I have been an organizational CEO. I know the stimulus of a high purpose. I thrived on the motivation of providing services that improve something for someone else. I know what it is like to have a roomy office and the electronics that empower me through connection and information. I know the satisfaction of having executive and administrative assistants outside my door efficiently completing tasks to which I assigned them or exercising initiatives as part of the team. I know the sense of pleasure that accompanies good performance reviews. I know the exhilaration of travel, of seeing new places and faces, of being recognized and called to speak to captive audiences. I know the autonomy of leaving the work day and ignoring all attempts to draw my attention away from personal relaxation.
So I know why the executive leaders of the Ministry of Children and Family Development in Victoria do not relate to the predicament of one British Columbia family. Responsibilities for MCFD are delegated down a lengthy chain of command. When the primary players at MCFD come to the office each day they focus on big picture policy matters and reports and speech writing and perhaps photo opps rather than individual family cases. That’s understandable. Those details belong to others down the command line.
However, when networks like CBC and Global TV air news hour segments that call a specific case into question with respect to MCFD conduct, evidence and decisions, then you would think that those occupying the high chairs in Victoria would think they should review the case files. Such a news story broke last spring with respect to Paul and Zabeth Bayne and their contest with MCFD. MCFD has had custody of their three children for two years. MCFD should have resolved this within three months. MCFD will say this long delay is entirely the Bayne’s fault. MCFD will say that the Baynes have failed to cooperate. That failure consists of not admitting to shaking their infant daughter which is something of which they were not guilty.

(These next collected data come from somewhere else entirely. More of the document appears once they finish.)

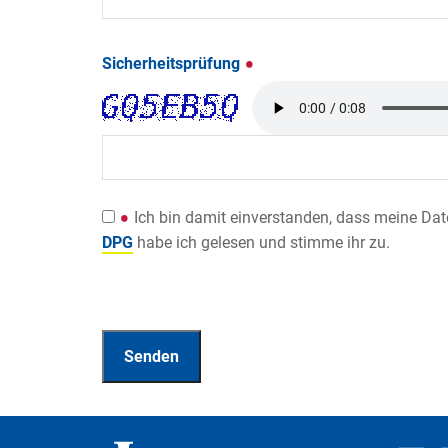
Sicherheitsprüfung
Ich bin damit einverstanden, dass meine Da
DPG
habe ich gelesen und stimme ihr zu.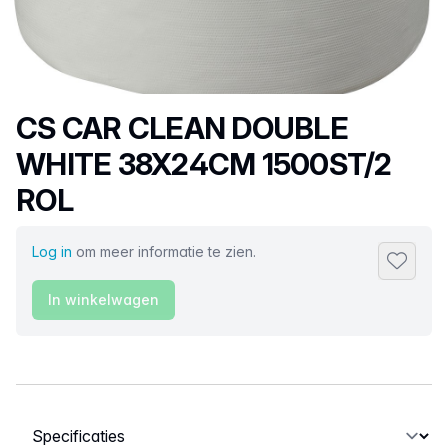
Productnaam
CS CAR CLEAN DOUBLE
WHITE 38X24CM 1500ST/2
ROL
Log in
om meer informatie te zien.
Toevoeg
In winkelwagen
Selecteer een tabblad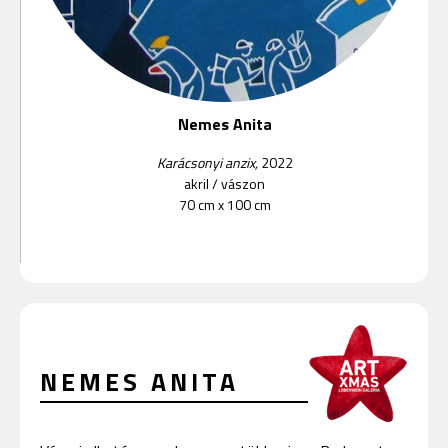
Nemes Anita
Karácsonyi anzix,
2022
akril
/
vászon
70 cm x 100 cm
NEMES ANITA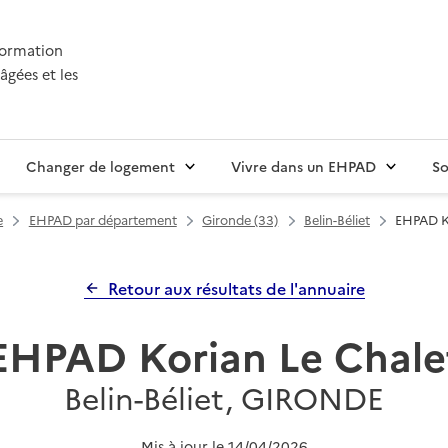
nformation
âgées et les
Changer de logement
Vivre dans un EHPAD
So
e
EHPAD par département
Gironde (33)
Belin-Béliet
EHPAD K
Retour aux résultats de l'annuaire
EHPAD Korian Le Chale
Belin-Béliet, GIRONDE
Mis à jour le
14/04/2026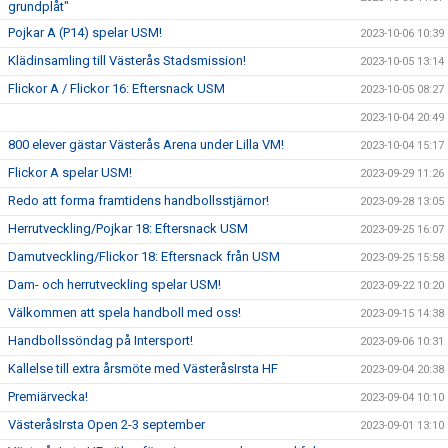
grundplåt"
Pojkar A (P14) spelar USM!
2023-10-06 10:39
Klädinsamling till Västerås Stadsmission!
2023-10-05 13:14
Flickor A / Flickor 16: Eftersnack USM
2023-10-05 08:27
2023-10-04 20:49
800 elever gästar Västerås Arena under Lilla VM!
2023-10-04 15:17
Flickor A spelar USM!
2023-09-29 11:26
Redo att forma framtidens handbollsstjärnor!
2023-09-28 13:05
Herrutveckling/Pojkar 18: Eftersnack USM
2023-09-25 16:07
Damutveckling/Flickor 18: Eftersnack från USM
2023-09-25 15:58
Dam- och herrutveckling spelar USM!
2023-09-22 10:20
Välkommen att spela handboll med oss!
2023-09-15 14:38
Handbollssöndag på Intersport!
2023-09-06 10:31
Kallelse till extra årsmöte med VästeråsIrsta HF
2023-09-04 20:38
Premiärvecka!
2023-09-04 10:10
VästeråsIrsta Open 2-3 september
2023-09-01 13:10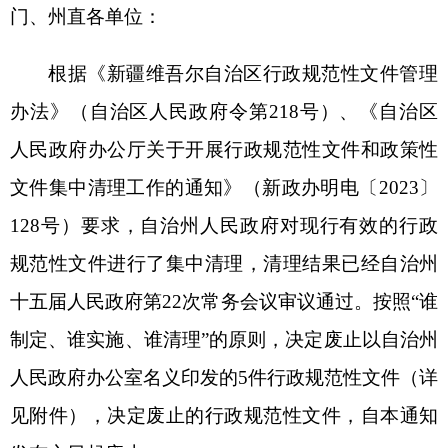
文件集中清理工作的通知》（新政办明电〔
20
23
〕
128
号）
要求，
自治州
人民政府对
现行有效的
行政
规范性文件进行了
集中
清理
，清理结果已
经
自治州
十
五
届人民政府第
22
次常务会议审议
通过。
按照
“谁
制定、谁实施、谁清理”的原则，
决定废止以自治州
人民
政府办公
室
名义印发的
5
件
行政规范性
文件
（详
见
附件
）
，
决定废止的行政规范性文件
，
自本通知
发布之日起废止
。
附件：自治州人民政府办公室废止行政规范性
文件目录
克孜勒苏柯尔克孜自治州人民政府
2023
年
11
月
15
日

RCMP after arresting and interrogating dropped all charges of wrongdoing against the Baynes.
In Spring 2009 then Minister of MCFD Tom Christensen as well as Premier Campbell were briefly interviewed and both said they would give it some attention. Perhaps they did.

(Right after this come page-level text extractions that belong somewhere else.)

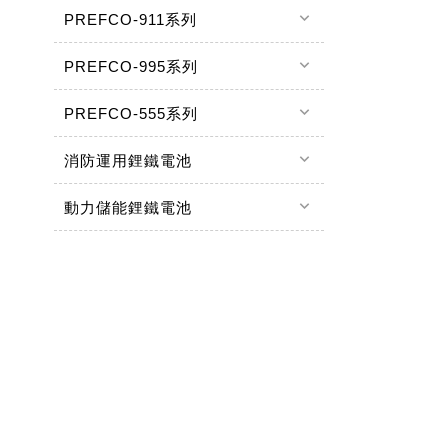
keyboard_arrow_down
PREFCO-911系列
keyboard_arrow_down
PREFCO-995系列
keyboard_arrow_down
PREFCO-555系列
keyboard_arrow_down
消防運用鋰鐵電池
keyboard_arrow_down
動力儲能鋰鐵電池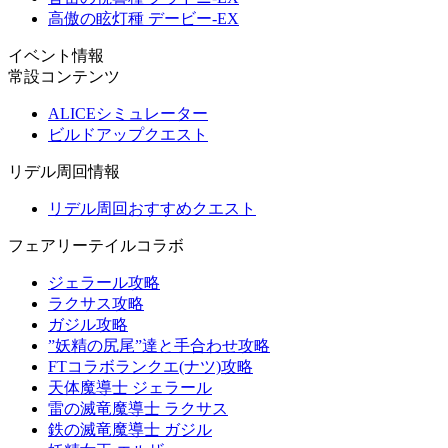
高傲の眩灯種 デービー-EX
イベント情報
常設コンテンツ
ALICEシミュレーター
ビルドアップクエスト
リデル周回情報
リデル周回おすすめクエスト
フェアリーテイルコラボ
ジェラール攻略
ラクサス攻略
ガジル攻略
”妖精の尻尾”達と手合わせ攻略
FTコラボランクエ(ナツ)攻略
天体魔導士 ジェラール
雷の滅竜魔導士 ラクサス
鉄の滅竜魔導士 ガジル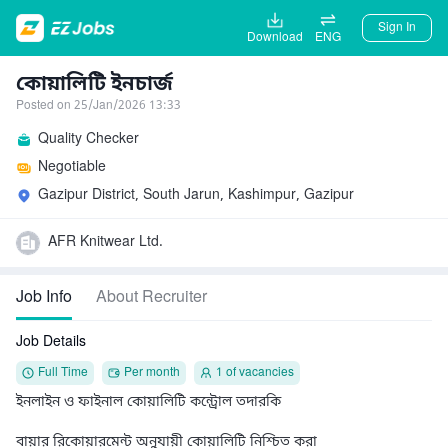
Sign In
Download
ENG
কোয়ালিটি ইনচার্জ
Posted on 25/Jan/2026 13:33
Quality Checker
Negotiable
Gazipur District, South Jarun, Kashimpur, Gazipur
AFR Knitwear Ltd.
Job Info
About Recruiter
Job Details
Full Time
Per month
1 of vacancies
ইনলাইন ও ফাইনাল কোয়ালিটি কন্ট্রোল তদারকি

বায়ার রিকোয়ারমেন্ট অনুযায়ী কোয়ালিটি নিশ্চিত করা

Perhaps Christensen’s successor Mary Polak has read the file documents too. Perhaps the Deputy Minister Dutoit has as well. If that has not prompted an internal QUIZ SHOW then that is what I don’t understand. The MCFD position birthed and sustained by the Fraser Valley chapter of this frequently criticized Ministry should be causing the chief honchos in Victoria to sweat. This entire case against a loving family is founded on ethereal arguments based on suspicion and a need of evidence. I don’t understand that.
This MCFD wrong-headedness has injured this BC family in so many ways, caused children to question their parents’ love for them because of the separation; compelled them to hire solicitors whose fees have devoured their asset in a home; required a visitation schedule that has compromised the Baynes’ day jobs; caused them to focus all their energy into recovering a family they should never have lost.
It is time to fix this. I understand this. Strong leadership can do this.